▶ Try it
Give again, unaltered, the lines of the listing below that run from the line having "until everything is" through the line having "Online Vastu Advice or".

Record extracts: Begin

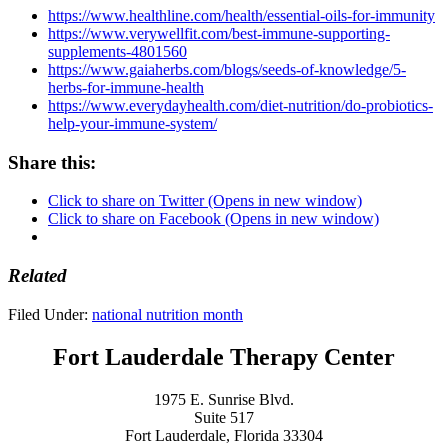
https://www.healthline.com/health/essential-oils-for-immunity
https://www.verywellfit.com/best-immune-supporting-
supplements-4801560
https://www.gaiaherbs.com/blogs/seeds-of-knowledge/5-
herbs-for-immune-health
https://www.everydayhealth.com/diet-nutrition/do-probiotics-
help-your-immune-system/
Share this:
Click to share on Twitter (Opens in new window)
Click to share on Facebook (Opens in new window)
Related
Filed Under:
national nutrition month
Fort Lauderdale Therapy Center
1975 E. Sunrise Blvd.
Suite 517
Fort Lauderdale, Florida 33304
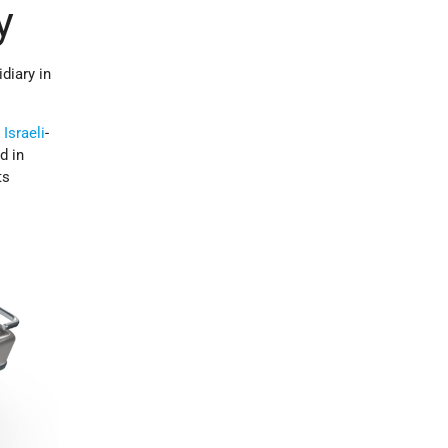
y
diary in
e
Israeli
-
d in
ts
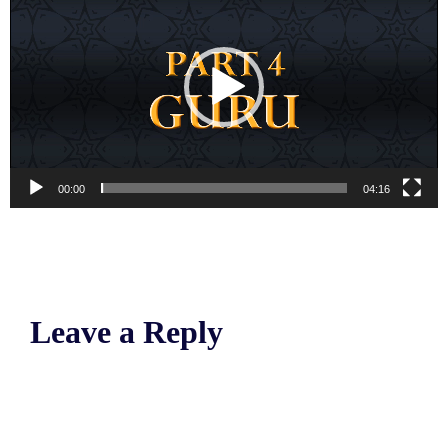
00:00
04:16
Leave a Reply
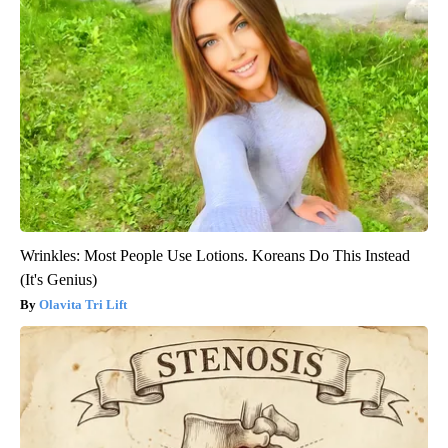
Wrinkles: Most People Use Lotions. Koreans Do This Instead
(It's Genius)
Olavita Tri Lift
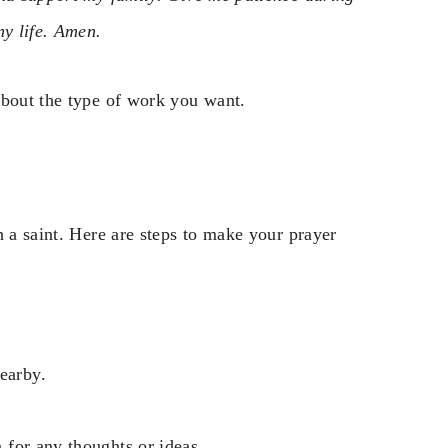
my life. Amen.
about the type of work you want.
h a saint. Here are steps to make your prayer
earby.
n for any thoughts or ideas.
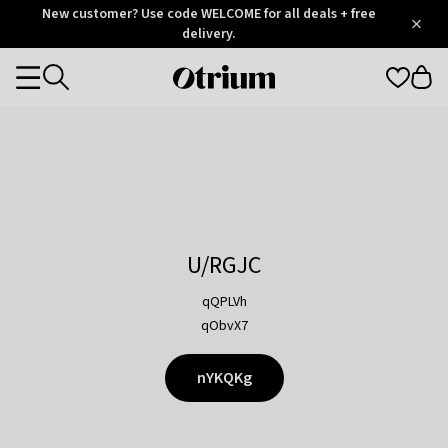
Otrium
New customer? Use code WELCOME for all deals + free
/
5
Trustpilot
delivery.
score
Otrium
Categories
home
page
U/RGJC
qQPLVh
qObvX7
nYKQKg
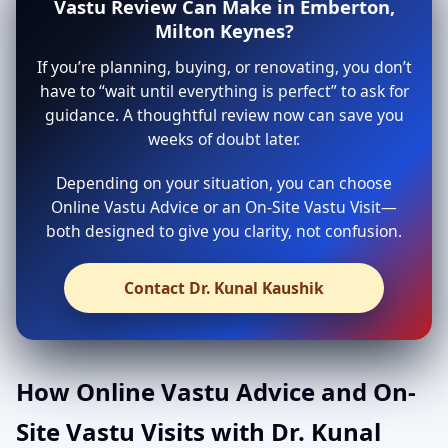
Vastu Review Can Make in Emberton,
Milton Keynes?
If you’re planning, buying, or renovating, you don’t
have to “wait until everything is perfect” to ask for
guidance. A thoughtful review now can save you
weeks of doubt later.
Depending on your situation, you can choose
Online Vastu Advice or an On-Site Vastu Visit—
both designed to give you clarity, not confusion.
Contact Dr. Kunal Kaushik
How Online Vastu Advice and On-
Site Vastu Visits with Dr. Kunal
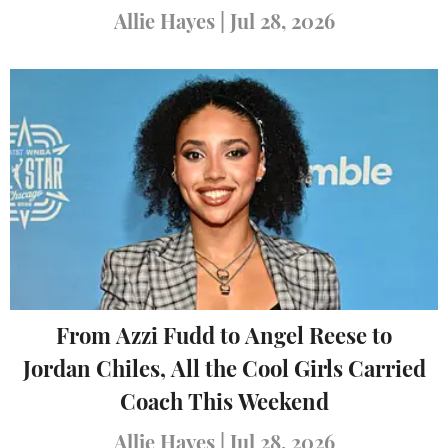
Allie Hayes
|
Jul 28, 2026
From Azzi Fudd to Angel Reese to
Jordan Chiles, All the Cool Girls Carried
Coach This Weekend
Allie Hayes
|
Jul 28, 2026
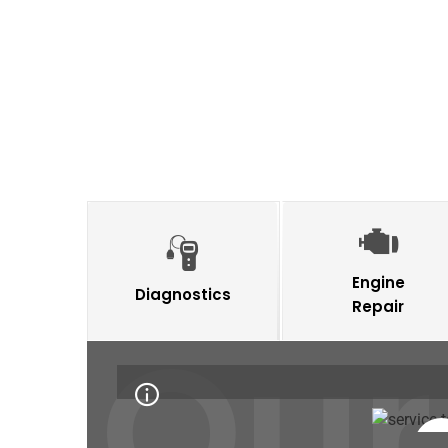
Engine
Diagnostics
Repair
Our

Record extracts: End

▶ Result of the exercise
have to “wait until everything is perfect” to ask for
guidance. A thoughtful review now can save you
weeks of doubt later.
Depending on your situation, you can choose
Online Vastu Advice or an On-Site Vastu Visit—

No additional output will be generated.